• [Activity] Where a line of the following data contains the string "ciudad", include it in the tally. Report the total alone.

(Beginning of Records for the exercise)

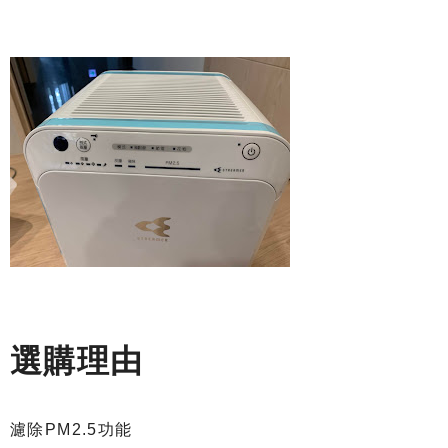
選購理由
濾除PM2.5功能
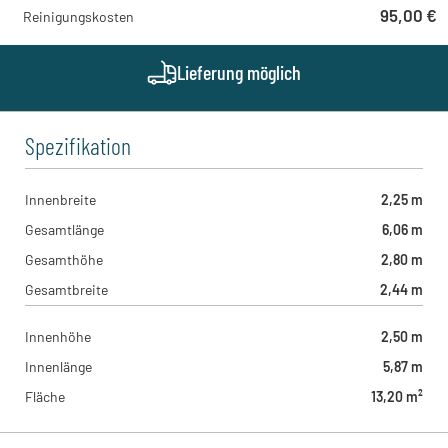
95,00 €
Reinigungskosten
Lieferung möglich
Spezifikation
Innenbreite
2,25 m
Gesamtlänge
6,06 m
Gesamthöhe
2,80 m
Gesamtbreite
2,44 m
Innenhöhe
2,50 m
Innenlänge
5,87 m
Fläche
13,20 m²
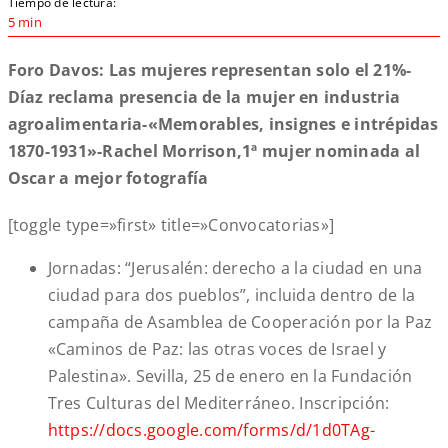
Tiempo de lectura:
5 min
Foro Davos: Las mujeres representan solo el 21%-
Díaz reclama presencia de la mujer en industria
agroalimentaria-«Memorables, insignes e intrépidas
1870-1931»-Rachel Morrison,1ª mujer nominada al
Oscar a mejor fotografía
[toggle type=»first» title=»Convocatorias»]
Jornadas: “Jerusalén: derecho a la ciudad en una
ciudad para dos pueblos”, incluida dentro de la
campaña de Asamblea de Cooperación por la Paz
«Caminos de Paz: las otras voces de Israel y
Palestina». Sevilla, 25 de enero en la Fundación
Tres Culturas del Mediterráneo. Inscripción:
https://docs.google.com/forms/d/1d0TAg-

(End of Records for the exercise)

• [Reply] 2